Merespon SEMA No.07 Tahun 2010: Institusionalisasi Hukum Tahapan Pemilukada
Oleh: Irvan Mawardi *)

[Senin, 31 May 2010]
Medio April 2010 lalu menjadi awal periode kedua pelaksanaan Pemilukada 2010. Mandat konstitusi sesungguhnya hanya menyiratkan bahwa pemilihan kepala daerah dilaksanakan secara demokratis.

Lahirnya Undang-Undang No. 32 Tahun 2004 tentang Pemerintahan Daerah memberikan formulasi jelas tentang demokratisasi dalam pemilihan kepala daerah, yakni dilaksanakan secara langsung. Periode pertama pelaksanaan Pemilukada berlangsung sejak Desember 2004 sampai dengan September 2008 dengan total pelaksanaan kurang lebih 343 Pemilukada dengan rincian pada tahun 2005 telah berlangsung Pilkada di 207 Kab/Kota dan 7 provinsi, pada tahun 2006 terlaksana Pilkada di 70 kabupaten/kota dan 7 provinsi, pada tahun 2007 berlangsung Pilkada di 35 kabupaten/kota dan 6 provinsi, sedangkan untuk tahun 2008 telah berlangsung Pilkada di 11 kab/kota (Data Jaringan Pendidikan pemilih untuk rakyat-JPPR). Untuk Pemilukada pada 2010 ini, berdasarkan data Kementerian Dalam Negeri, akan digelar sebanyak 244 pemilihan umum kepala daerah (pemilukada) mulai dari pemilihan gubernur dan wakil gubernur, bupati dan wakil bupati, serta walikota serta wakil walikota.
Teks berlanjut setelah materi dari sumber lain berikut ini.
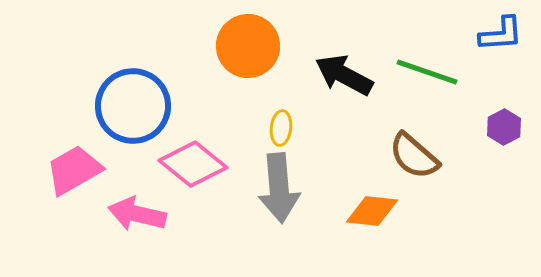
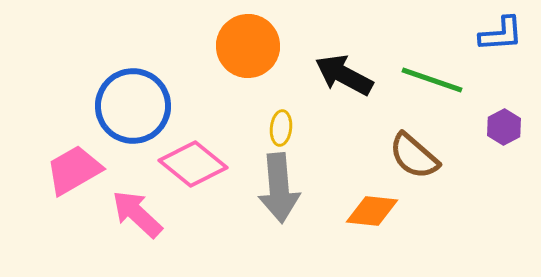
green line: moved 5 px right, 8 px down
pink arrow: rotated 30 degrees clockwise
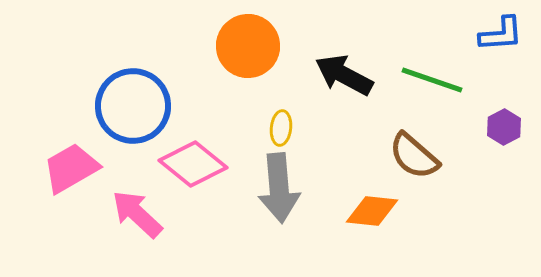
pink trapezoid: moved 3 px left, 2 px up
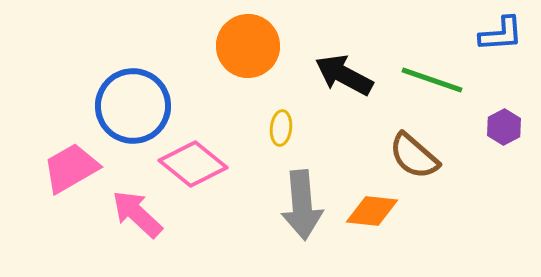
gray arrow: moved 23 px right, 17 px down
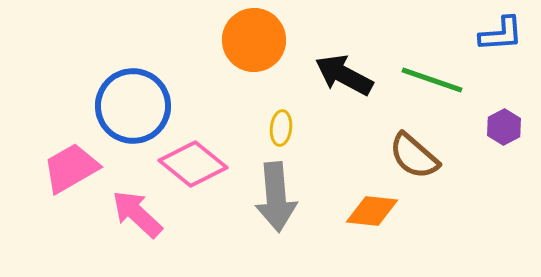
orange circle: moved 6 px right, 6 px up
gray arrow: moved 26 px left, 8 px up
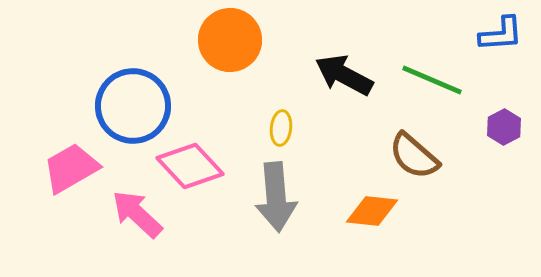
orange circle: moved 24 px left
green line: rotated 4 degrees clockwise
pink diamond: moved 3 px left, 2 px down; rotated 8 degrees clockwise
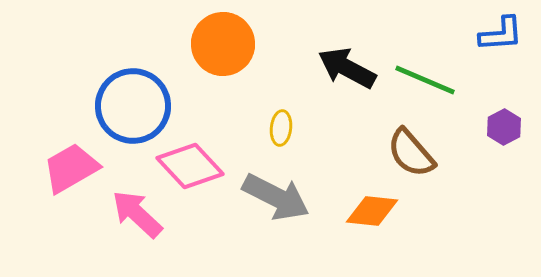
orange circle: moved 7 px left, 4 px down
black arrow: moved 3 px right, 7 px up
green line: moved 7 px left
brown semicircle: moved 3 px left, 3 px up; rotated 8 degrees clockwise
gray arrow: rotated 58 degrees counterclockwise
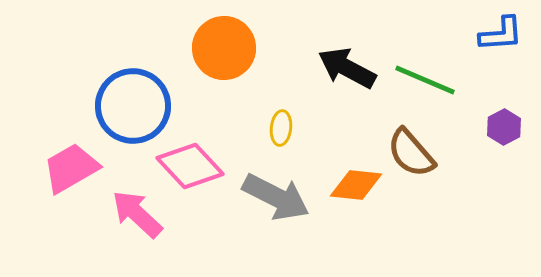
orange circle: moved 1 px right, 4 px down
orange diamond: moved 16 px left, 26 px up
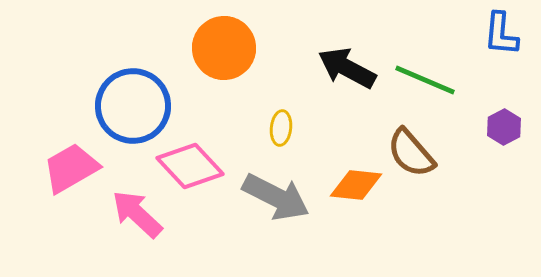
blue L-shape: rotated 99 degrees clockwise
Menjelang pelaksanaan periode Pemilukada periode kedua, tahun 2010 ini, banyak pihak yang mendorong agar pelaksanaan Pemilukada ditunda sambil menunggu hasil evaluasi pelaksanaaan pilkada 2005 oleh Depdagri dan KPU. Evaluasi Pemilukada 2005-2008 sangat penting untuk mendapatkan rekomendasi serta refleksi atas kekurangan dan kelemahan yang berlangsung selama periode tersebut.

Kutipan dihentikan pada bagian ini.